A Self Guided Walk in Harwich | The Harwich Maritime Heritage Trail

The old port of Harwich has a rich maritime history. On our recent visit to Harwich, we went on a self-guided walk around the old town to take in its rich heritage and history. The easy to follow route which is referred to as Harwich Heritage Trail begins at the Harwich Railway station and loops around the small town. We however began our the walk from 'Oh Buoy'. The red and white striped, metal buoy is a kind of welcome sign into the town. I will list down our route below. You can pick up a map from the Ha’penny Pier Visitor Centre or print out a map from Google like we did.

The Harwich Maritime Heritage Trail



Old Harwich buoy and High Lighthouse


The buoy and the High Lighthouse are located close by. The High Lighthouse was built in 1818 to replace a light over the Town Gate. Subsequently it was used in conjunction with the Low Lighthouse to guide ships safely into the Harbour.

Old Harwich buoy and High Lighthouse in Harwich


Low Lighthouse


The Low Lighthouse was built in 1818, replacing an earlier wooden structure. The Low Lighthouse along with the High Lighthouse acted as leading lights for the harbour entrance. In 1863 the lights were discontinued and subsequently the building was used as a pilot station. Today the building houses the Harwich Maritime Museum.

Low Lighthouse - The Hariwch Maritime Museum

Low Lighthouse - The Hariwch Maritime Museum


Treadwheel Crane


A very unique crane that was used from 1667 to 1927 at the Naval yard. It was worked by men walking in the interior of the two wheels. The crane was moved to its current location in Harwich in 1932.

Treadwheel Crane in Harwich


Harwich Seafront


Harwich does not have a large stretch of beach but it is popular with visitors during the warmer months. There are a number of beach huts next to the Harwich Maritime Museum.
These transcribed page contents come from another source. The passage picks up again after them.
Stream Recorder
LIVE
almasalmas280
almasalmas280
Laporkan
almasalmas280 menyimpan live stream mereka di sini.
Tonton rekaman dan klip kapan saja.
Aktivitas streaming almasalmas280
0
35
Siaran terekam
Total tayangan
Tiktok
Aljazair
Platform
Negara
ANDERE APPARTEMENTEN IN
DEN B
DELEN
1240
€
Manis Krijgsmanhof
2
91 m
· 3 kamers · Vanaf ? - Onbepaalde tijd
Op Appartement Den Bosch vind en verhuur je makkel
Another popular attraction here is the 'Beached Willow', a giant wicker whale - an art installation by willow artist Deb Hart.

Harwich Seafront

Beached Willow at Harwich Seafront

Beach huts at Harwich Seafront

Harwich Seafront

Harwich Seafront

Harwich Seafront


Lifeboat Museum


Also known as the 'Number One Station', the museum is housed in the old lifeboat station on the waterfront. The museum was closed when we visited but we learnt that it tells the story of Lifeboat Service in Harwich since the 1820s.
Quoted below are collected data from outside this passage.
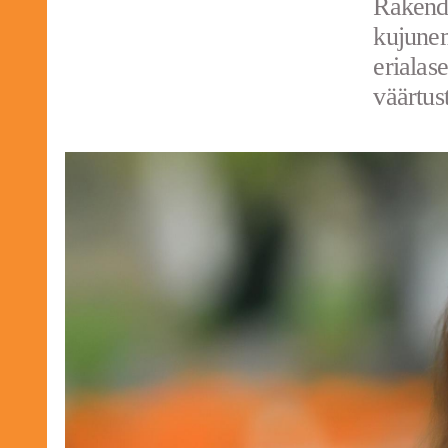
Rakendu
kujunem
erialas
väärtus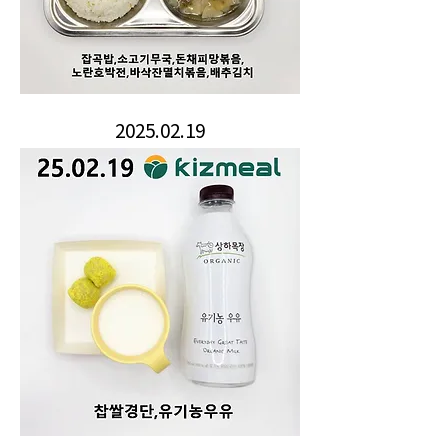
2025.02.19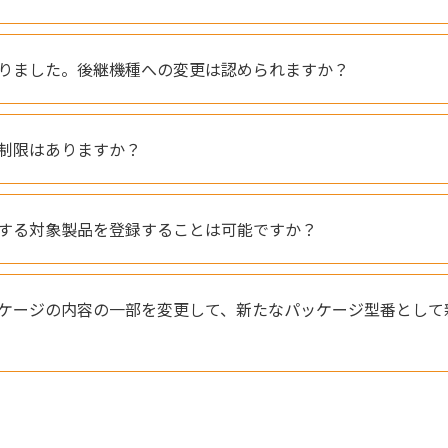
りました。後継機種への変更は認められますか？
制限はありますか？
する対象製品を登録することは可能ですか？
ケージの内容の一部を変更して、新たなパッケージ型番として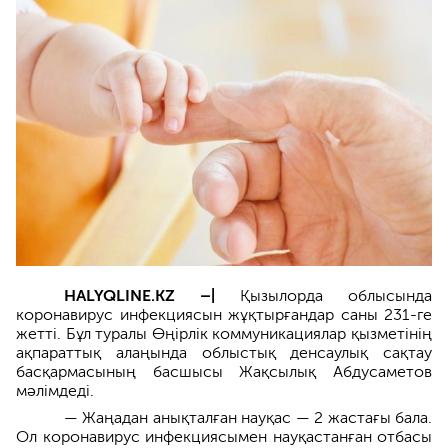
HALYQLINE.KZ –|
Қызылорда облысында
коронавирус инфекциясын жұқтырғандар саны 231-ге
жетті. Бұл туралы Өңірлік коммуникациялар қызметінің
ақпараттық алаңында облыстық денсаулық сақтау
басқармасының басшысы Жақсылық Абдусаметов
мәлімдеді.
— Жаңадан анықталған науқас — 2 жастағы бала.
Ол коронавирус инфекциясымен науқастанған отбасы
Lifeboat Museum in Harwich

Lifeboat Museum in Harwich


Street Murals


Wall painting depicting the history of Harwich town.

Street Murals in Harwich


LV18 Lightship at Harwich Harbour


LV18 is the last surviving example of a manned light vessel in British waters. The historic vessel has been beautifully restored to a high standard of historicity and is now a museum that tells the story of sea farers and their life. Entrance fee is £2 for adults and £1 for children. Definitely worth a visit if you love ships.

LV18 Lightship at Harwich Harbour


Ha’penny Pier


The pier was opened in July 1853 and gets its name from the original toll charge of half an old penny.
It is a nice place to visit and relax. The tourist information centre is located here and also houses an exhibition about the voyages of Christopher Jones and Christopher Newport to the New World. There is also a small café selling local seafood.

Ha’penny Pier in Harwich

Ha’penny Pier in Harwich


Christopher Jones’s house


Christopher Jones was the Captain of the 1620 voyage of the Pilgrim ship Mayflower from UK to America. His house still stands on Kings Head Street near the Waterfront in Harwich.

The Electric Palace


One of the earliest cinemas in Britain, first opened in November 1911 for East Anglian showman Charles Thurston. It was closed on 3rd November 1956 and then restored and re-opened by Harwich Electric Palace Trust in 1981. It still shows films.

The Electric Palace


St Nicholas Church


This beautiful church was built in 1821. It has a neo-Gothic style and has been designed to seat around 1,500 people. The church is open to visitors and has memorials relating to seafarers and an interesting collection of old Dutch tiles.

The Redoubt Fort


This is a brilliant little fort that offers fantastic views. Built in 1808, the circular fort and moat offered protection to the port of Harwich against the threat of Napoleonic invasion. Today it houses some old artillery pieces and gives a glimpse into the past. Admission charges are £3 for adults and the place is well worth a visit. The location is a bit obscure (it is in a residential street between two houses) and unless you look out for the signpost, you can easily miss it.

The Redoubt Fort

The Redoubt Fort

The Redoubt Fort


The Mayflower Project


A community venture to create a full-scale, working replica of the famous Mayflower ship (The Pilgrim Father's vessel) that took hundreds of pilgrims from the UK to America in 1620.

Harwich town is fairly small and all these sights listed on the Heritage Trail can be walked to very easily. We spent time at each point reading about the history of the place and taking photographs and it took us around 2 hours to complete the trail. Some attractions were not open when we visited. You could do the trail quicker or at a less slower pace spending more time at each sight.